Book review – On the Origin of Evolution: Tracing ‘Darwin’s Dangerous Idea’ from Aristotle to DNA

8-minute read

History will forever associate Charles Darwin with the theory of evolution, but the idea was in the air. Had not Darwin published his famous book, someone else would have likely snatched the prize. Husband-and-wife duo John and Mary Gribbin here examine the wider milieu in which Darwin operated and the many thinkers who preceded him. Given their previous collaborations, the first two parts of On the Origin of Evolution read like a well-oiled machine, but the book falters when they turn their eyes to the legacy of Darwin’s ideas.

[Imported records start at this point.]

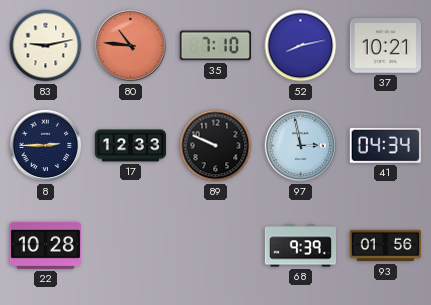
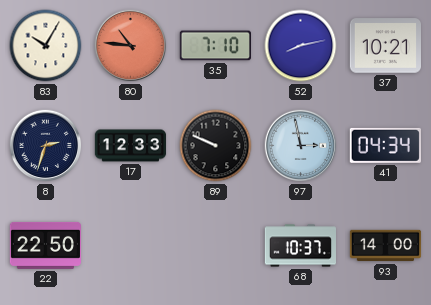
83: 9:13 -> 10:05
8: 2:45 -> 2:33
22: 10:28 -> 22:50
68: 9:39 -> 10:37
93: 01:56 -> 14:00
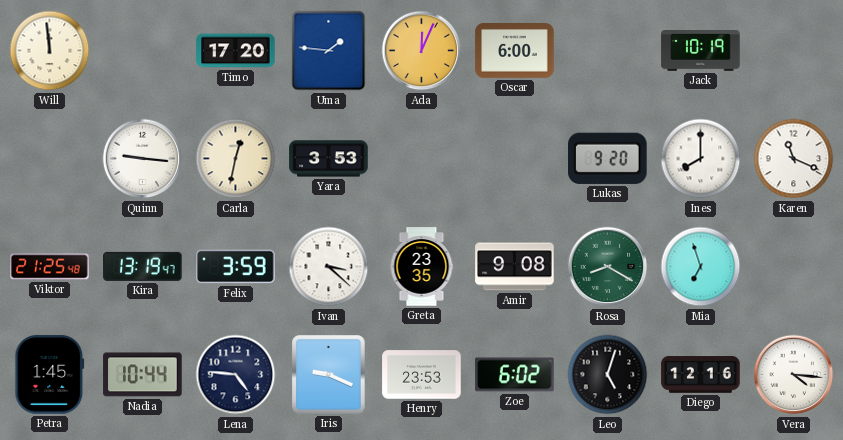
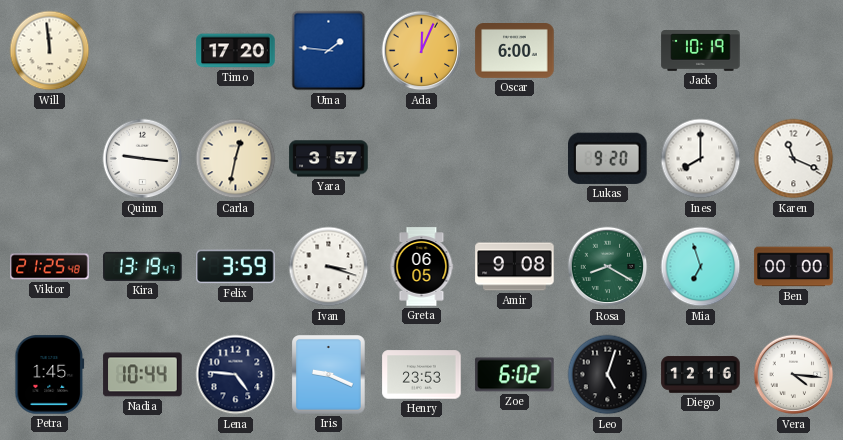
Yara: 3:53 -> 3:57
Ivan: 3:22 -> 3:18
Greta: 23:35 -> 06:05
Ben: none -> 00:00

On the Origin of Evolution: Tracing ‘Darwin’s Dangerous Idea’ from Aristotle to DNA, written by John Gribbin and Mary Gribbin, published in Europe by William Collins (a HarperCollins imprint) in November 2020 (hardback, 288 pages)

When you study the history of science, it seems there is just no way around Aristotle. In the context of this book, his legacy is the idea of the great chain of being: the notion that life can be ordered from simple to complex forms, with humans at the top as creation’s crowning glory. It was readily adopted by Christian thinkers and hamstrung evolutionary thinking for millennia.

Still, as the first third of this book shows, some people did ponder both man’s place in nature and the relationships between living beings. Liberally quoting from their writings, the authors introduce you to notable characters and their brilliant early flashes of insight. For example, Thomas Aquinas, writing in the 13th century, allowed for species to develop in their striving for perfection but rejected the idea of new ones arising after God’s act of creation. Fossils were long misunderstood, neither recognized as ancient nor as the remains of extinct creatures. I was therefore particularly fascinated by 17th-century British polymath Robert Hooke who may well have been one of the first to recognize fossils for what they were. His ideas on species formation and extinction seem prescient. In the 1770s, Lord Monboddo already argued that humans descended from apes. And yet, the dots were not connected into a bigger picture. Particular sticking points were extinction and the age of the Earth, a puzzle to which James Hutton and other geologists would later contribute much.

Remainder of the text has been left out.